WORK TO COMPLETE:
The answer must consist of every line below that contains the word "Salvada".
DATASET CONTENT section start
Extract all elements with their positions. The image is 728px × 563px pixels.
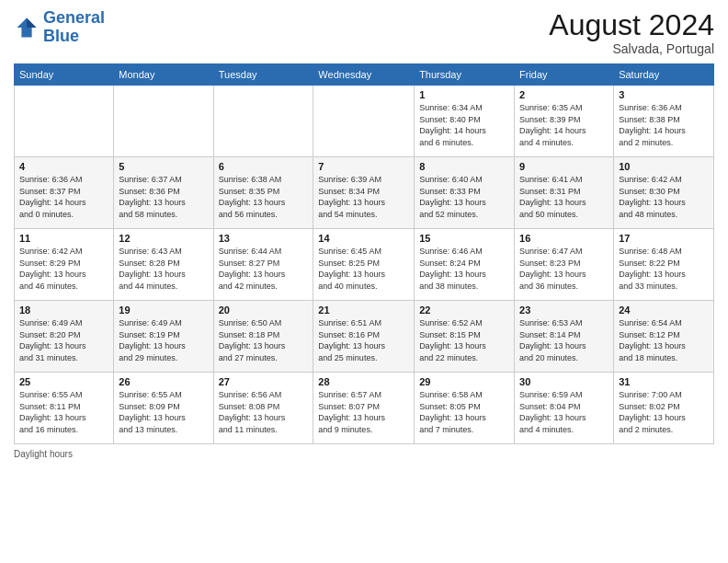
calendar: SundayMondayTuesdayWednesdayThursdayFrid… <box>14 63 714 444</box>
logo-icon <box>14 15 40 40</box>
day-info: Sunrise: 6:58 AM Sunset: 8:05 PM Dayligh… <box>419 389 509 435</box>
day-info: Sunrise: 6:54 AM Sunset: 8:12 PM Dayligh… <box>619 317 709 363</box>
day-number: 5 <box>119 161 208 172</box>
calendar-cell: 11Sunrise: 6:42 AM Sunset: 8:29 PM Dayli… <box>15 229 114 301</box>
calendar-day-header: Wednesday <box>313 64 415 86</box>
calendar-header-row: SundayMondayTuesdayWednesdayThursdayFrid… <box>15 64 714 86</box>
svg-marker-1 <box>27 17 37 28</box>
calendar-day-header: Sunday <box>15 64 114 86</box>
day-number: 19 <box>119 304 208 316</box>
day-info: Sunrise: 6:40 AM Sunset: 8:33 PM Dayligh… <box>419 174 509 220</box>
calendar-week-row: 1Sunrise: 6:34 AM Sunset: 8:40 PM Daylig… <box>15 86 714 157</box>
day-number: 15 <box>419 233 509 244</box>
calendar-cell: 30Sunrise: 6:59 AM Sunset: 8:04 PM Dayli… <box>515 373 614 444</box>
day-info: Sunrise: 6:38 AM Sunset: 8:35 PM Dayligh… <box>219 174 309 220</box>
day-info: Sunrise: 6:42 AM Sunset: 8:29 PM Dayligh… <box>19 246 108 292</box>
day-info: Sunrise: 6:55 AM Sunset: 8:11 PM Dayligh… <box>19 389 108 435</box>
calendar-cell: 29Sunrise: 6:58 AM Sunset: 8:05 PM Dayli… <box>415 373 515 444</box>
calendar-cell: 17Sunrise: 6:48 AM Sunset: 8:22 PM Dayli… <box>614 229 714 301</box>
day-info: Sunrise: 6:37 AM Sunset: 8:36 PM Dayligh… <box>119 174 208 220</box>
calendar-day-header: Tuesday <box>213 64 313 86</box>
day-number: 10 <box>619 161 709 172</box>
day-number: 2 <box>519 89 609 100</box>
day-number: 30 <box>519 376 609 387</box>
day-number: 9 <box>519 161 609 172</box>
calendar-cell: 6Sunrise: 6:38 AM Sunset: 8:35 PM Daylig… <box>213 157 313 229</box>
calendar-cell: 15Sunrise: 6:46 AM Sunset: 8:24 PM Dayli… <box>415 229 515 301</box>
calendar-week-row: 11Sunrise: 6:42 AM Sunset: 8:29 PM Dayli… <box>15 229 714 301</box>
calendar-day-header: Thursday <box>415 64 515 86</box>
calendar-cell: 1Sunrise: 6:34 AM Sunset: 8:40 PM Daylig… <box>415 86 515 157</box>
calendar-week-row: 25Sunrise: 6:55 AM Sunset: 8:11 PM Dayli… <box>15 373 714 444</box>
day-number: 31 <box>619 376 709 387</box>
calendar-cell: 12Sunrise: 6:43 AM Sunset: 8:28 PM Dayli… <box>114 229 213 301</box>
day-number: 23 <box>519 304 609 316</box>
day-info: Sunrise: 6:50 AM Sunset: 8:18 PM Dayligh… <box>219 317 309 363</box>
calendar-cell: 13Sunrise: 6:44 AM Sunset: 8:27 PM Dayli… <box>213 229 313 301</box>
page: General Blue August 2024 Salvada, Portug… <box>0 0 728 563</box>
day-number: 6 <box>219 161 309 172</box>
calendar-cell: 28Sunrise: 6:57 AM Sunset: 8:07 PM Dayli… <box>313 373 415 444</box>
day-number: 28 <box>318 376 409 387</box>
calendar-cell: 26Sunrise: 6:55 AM Sunset: 8:09 PM Dayli… <box>114 373 213 444</box>
day-number: 17 <box>619 233 709 244</box>
location: Salvada, Portugal <box>549 41 714 56</box>
day-info: Sunrise: 6:46 AM Sunset: 8:24 PM Dayligh… <box>419 246 509 292</box>
calendar-week-row: 18Sunrise: 6:49 AM Sunset: 8:20 PM Dayli… <box>15 301 714 373</box>
day-number: 29 <box>419 376 509 387</box>
day-info: Sunrise: 6:49 AM Sunset: 8:20 PM Dayligh… <box>19 317 108 363</box>
day-info: Sunrise: 6:57 AM Sunset: 8:07 PM Dayligh… <box>318 389 409 435</box>
month-year: August 2024 <box>549 9 714 41</box>
calendar-day-header: Monday <box>114 64 213 86</box>
calendar-cell <box>313 86 415 157</box>
title-block: August 2024 Salvada, Portugal <box>549 9 714 56</box>
calendar-cell: 22Sunrise: 6:52 AM Sunset: 8:15 PM Dayli… <box>415 301 515 373</box>
calendar-cell: 27Sunrise: 6:56 AM Sunset: 8:08 PM Dayli… <box>213 373 313 444</box>
calendar-cell: 5Sunrise: 6:37 AM Sunset: 8:36 PM Daylig… <box>114 157 213 229</box>
day-number: 14 <box>318 233 409 244</box>
calendar-cell: 20Sunrise: 6:50 AM Sunset: 8:18 PM Dayli… <box>213 301 313 373</box>
day-info: Sunrise: 6:36 AM Sunset: 8:37 PM Dayligh… <box>19 174 108 220</box>
day-info: Sunrise: 6:53 AM Sunset: 8:14 PM Dayligh… <box>519 317 609 363</box>
calendar-cell <box>15 86 114 157</box>
day-number: 20 <box>219 304 309 316</box>
calendar-cell: 4Sunrise: 6:36 AM Sunset: 8:37 PM Daylig… <box>15 157 114 229</box>
calendar-cell: 16Sunrise: 6:47 AM Sunset: 8:23 PM Dayli… <box>515 229 614 301</box>
day-number: 22 <box>419 304 509 316</box>
calendar-cell: 21Sunrise: 6:51 AM Sunset: 8:16 PM Dayli… <box>313 301 415 373</box>
day-number: 18 <box>19 304 108 316</box>
calendar-cell: 7Sunrise: 6:39 AM Sunset: 8:34 PM Daylig… <box>313 157 415 229</box>
day-info: Sunrise: 6:35 AM Sunset: 8:39 PM Dayligh… <box>519 102 609 148</box>
calendar-cell: 8Sunrise: 6:40 AM Sunset: 8:33 PM Daylig… <box>415 157 515 229</box>
day-number: 1 <box>419 89 509 100</box>
calendar-day-header: Friday <box>515 64 614 86</box>
calendar-cell: 3Sunrise: 6:36 AM Sunset: 8:38 PM Daylig… <box>614 86 714 157</box>
day-info: Sunrise: 6:59 AM Sunset: 8:04 PM Dayligh… <box>519 389 609 435</box>
day-info: Sunrise: 6:39 AM Sunset: 8:34 PM Dayligh… <box>318 174 409 220</box>
day-info: Sunrise: 6:36 AM Sunset: 8:38 PM Dayligh… <box>619 102 709 148</box>
footer-note: Daylight hours <box>14 449 714 459</box>
day-info: Sunrise: 7:00 AM Sunset: 8:02 PM Dayligh… <box>619 389 709 435</box>
day-number: 11 <box>19 233 108 244</box>
day-number: 3 <box>619 89 709 100</box>
logo: General Blue <box>14 9 105 46</box>
day-info: Sunrise: 6:41 AM Sunset: 8:31 PM Dayligh… <box>519 174 609 220</box>
calendar-cell: 10Sunrise: 6:42 AM Sunset: 8:30 PM Dayli… <box>614 157 714 229</box>
logo-text: General Blue <box>43 9 105 46</box>
day-info: Sunrise: 6:42 AM Sunset: 8:30 PM Dayligh… <box>619 174 709 220</box>
day-number: 12 <box>119 233 208 244</box>
day-number: 25 <box>19 376 108 387</box>
day-number: 27 <box>219 376 309 387</box>
day-info: Sunrise: 6:44 AM Sunset: 8:27 PM Dayligh… <box>219 246 309 292</box>
day-number: 26 <box>119 376 208 387</box>
day-number: 24 <box>619 304 709 316</box>
calendar-day-header: Saturday <box>614 64 714 86</box>
day-number: 16 <box>519 233 609 244</box>
calendar-cell <box>213 86 313 157</box>
day-info: Sunrise: 6:52 AM Sunset: 8:15 PM Dayligh… <box>419 317 509 363</box>
calendar-cell: 24Sunrise: 6:54 AM Sunset: 8:12 PM Dayli… <box>614 301 714 373</box>
day-number: 8 <box>419 161 509 172</box>
day-number: 21 <box>318 304 409 316</box>
calendar-cell: 9Sunrise: 6:41 AM Sunset: 8:31 PM Daylig… <box>515 157 614 229</box>
day-info: Sunrise: 6:34 AM Sunset: 8:40 PM Dayligh… <box>419 102 509 148</box>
DATASET CONTENT section end
RESPONSE AREA:
page: General Blue August 2024 Salvada, Portug… <box>0 0 728 563</box>
location: Salvada, Portugal <box>549 41 714 56</box>
title-block: August 2024 Salvada, Portugal <box>549 9 714 56</box>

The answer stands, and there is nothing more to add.